Pourquoi on panique tellement les femmes ? Ces derniers mois, on s'est penché sur les médicaments pour la contraception, on a parlé du retour précoce à domicile après accouchement. Il y a une "mauvaise météo" sur les femmes, on régresse sur leurs droits. La contraception a libéré la sexualité des femmes et permis de baisser la mortalité liée aux grossesses non désirées. Mais les médecins n'arrêtent pas de faire des calculs et d'informer les patientes ! C'est leur métier d'évaluer le risque comparé. Je suis étonné qu'on ne s'intéresse pas aux médicaments que prennent les hommes.

Que reprochez-vous à l'Agence nationale du médicament ?

L'ANSM s'honorerait de donner ces chiffres de manière régulière. Ils n'ont pas fait d'analyses depuis plusieurs années alors que l'Agence est richement dotée et qu'elle dispose de moyens d'évaluation. Au lieu de ça, elle produit une analyse imprécise, comme toutes ces agences qui cherchent vite à se couvrir après l'affaire du Mediator. L'ANSM n'a pas fait son boulot !

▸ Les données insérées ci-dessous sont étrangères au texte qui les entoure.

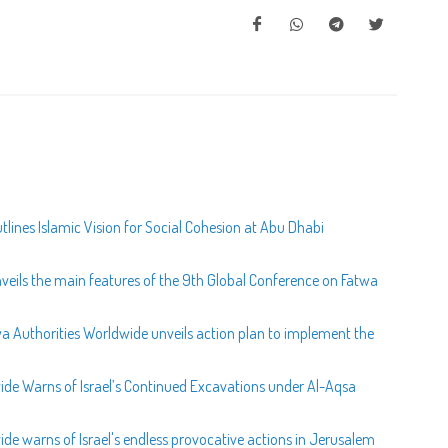
lines Islamic Vision for Social Cohesion at Abu Dhabi
veils the main features of the 9th Global Conference on Fatwa
wa Authorities Worldwide unveils action plan to implement the
wide Warns of Israel’s Continued Excavations under Al-Aqsa
ide warns of Israel's endless provocative actions in Jerusalem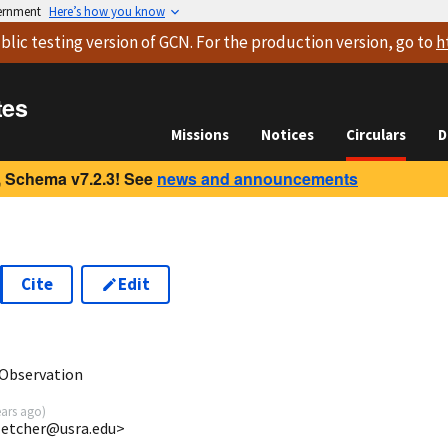
vernment
Here’s how you know
blic testing version
of GCN. For the production version, go to
h
tes
Missions
Notices
Circulars
D
 Schema v7.2.3! See
news and announcements
Cite
Edit
1
Observation
ears ago
)
fletcher@usra.edu>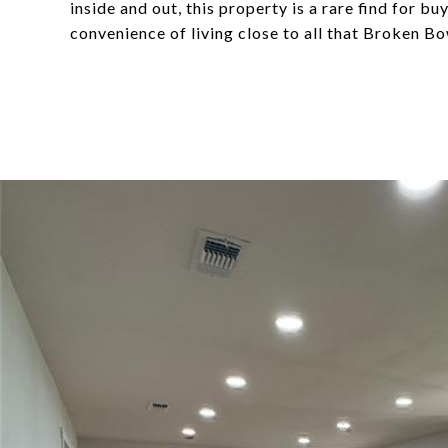
inside and out, this property is a rare find for b
convenience of living close to all that Broken Bo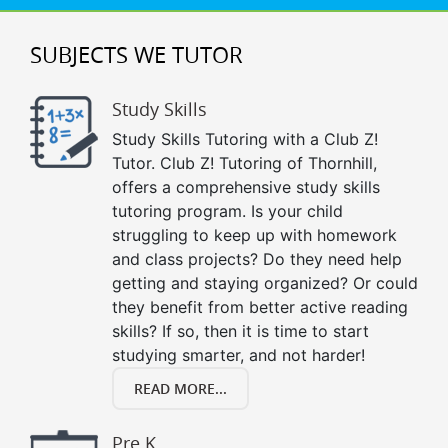
SUBJECTS WE TUTOR
Study Skills
Study Skills Tutoring with a Club Z!
Tutor. Club Z! Tutoring of Thornhill,
offers a comprehensive study skills
tutoring program. Is your child
struggling to keep up with homework
and class projects? Do they need help
getting and staying organized? Or could
they benefit from better active reading
skills? If so, then it is time to start
studying smarter, and not harder!
READ MORE...
Pre K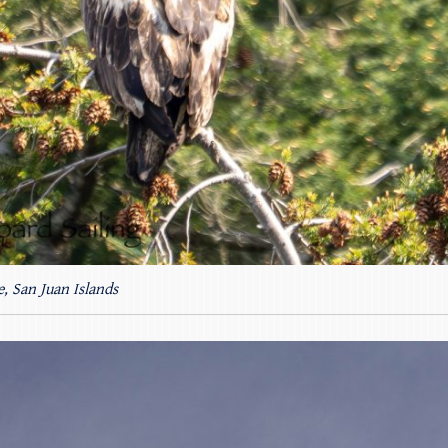
e, San Juan Islands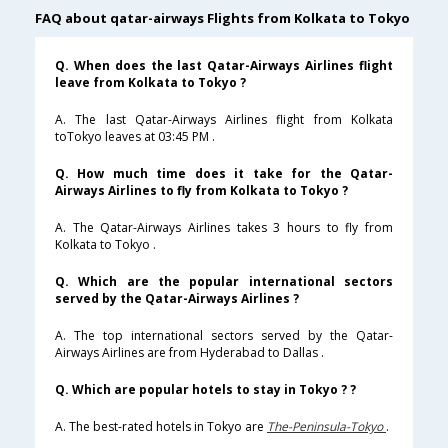
FAQ about qatar-airways Flights from Kolkata to Tokyo
Q. When does the last Qatar-Airways Airlines flight
leave from Kolkata to Tokyo ?
A. The last Qatar-Airways Airlines flight from Kolkata
toTokyo leaves at 03:45 PM .
Q. How much time does it take for the Qatar-
Airways Airlines to fly from Kolkata to Tokyo ?
A. The Qatar-Airways Airlines takes 3 hours to fly from
Kolkata to Tokyo .
Q. Which are the popular international sectors
served by the Qatar-Airways Airlines ?
A. The top international sectors served by the Qatar-
Airways Airlines are from Hyderabad to Dallas .
Q. Which are popular hotels to stay in Tokyo ? ?
A. The best-rated hotels in Tokyo are
The-Peninsula-Tokyo
.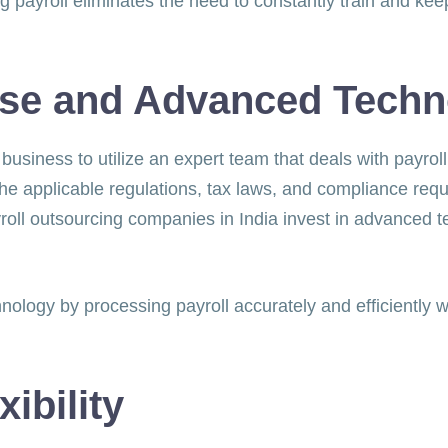
g payroll eliminates the need to constantly train and kee
s.
ise and Advanced Tech
 business to utilize an expert team that deals with payro
he applicable regulations, tax laws, and compliance req
payroll outsourcing companies in India invest in advanced
nology by processing payroll accurately and efficiently w
xibility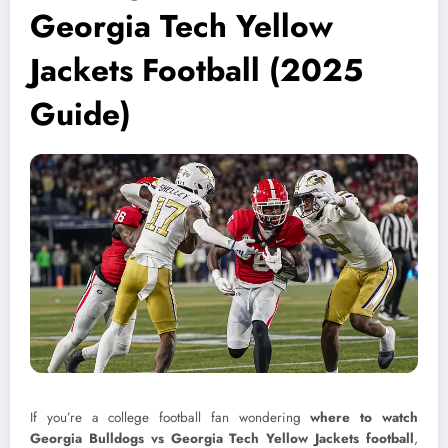
Georgia Tech Yellow
Jackets Football (2025
Guide)
If you’re a college football fan wondering
where to watch
Georgia Bulldogs vs Georgia Tech Yellow Jackets football
,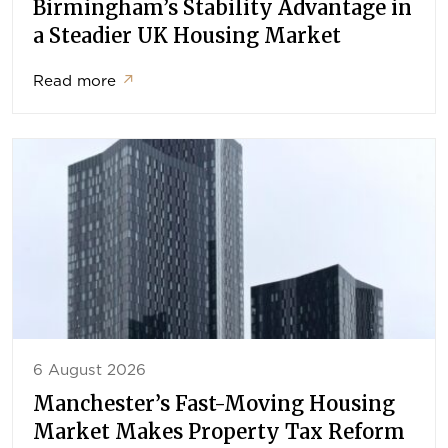
Birmingham’s Stability Advantage in
a Steadier UK Housing Market
Read more
↗
6 August 2026
Manchester’s Fast-Moving Housing
Market Makes Property Tax Reform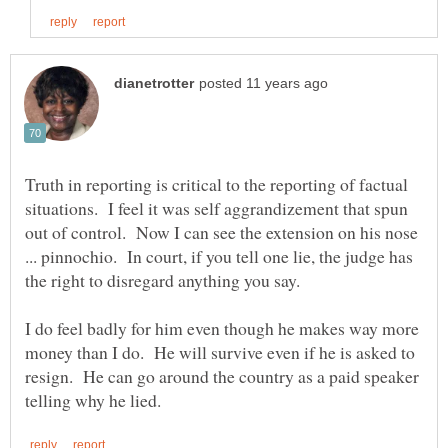
Truth in reporting is critical to the reporting of factual
situations. I feel it was self aggrandizement that spun
out of control. Now I can see the extension on his nose
... pinnochio. In court, if you tell one lie, the judge has
I do feel badly for him even though he makes way more
money than I do. He will survive even if he is asked to
resign. He can go around the country as a paid speaker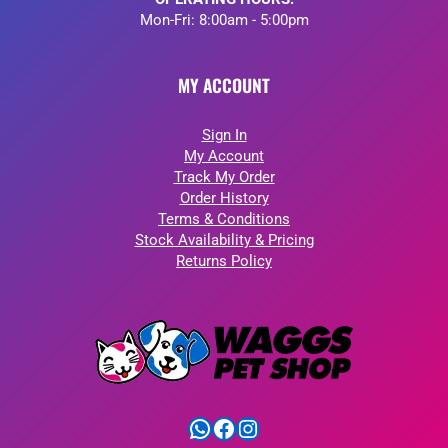
Mon-Fri: 8:00am - 5:00pm
MY ACCOUNT
Sign In
My Account
Track My Order
Order History
Terms & Conditions
Stock Availability & Pricing
Returns Policy
WhatsApp
Facebook
Instagram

Elle aurait dû montrer que ces chiffres de mortalité ont baissé considérablement depuis cinquante ans, notamment grâce à la pilule de 3e génération. Les médecins ont plus souvent prescrit ce type de contraception aux femmes à faible risque, ce qui explique qu'elle soit plus souvent incriminée. Le corps médical est mort de rire quand il voit ces statistiques. Pas moi. Etant féministe, je vais médiatiser l'affaire.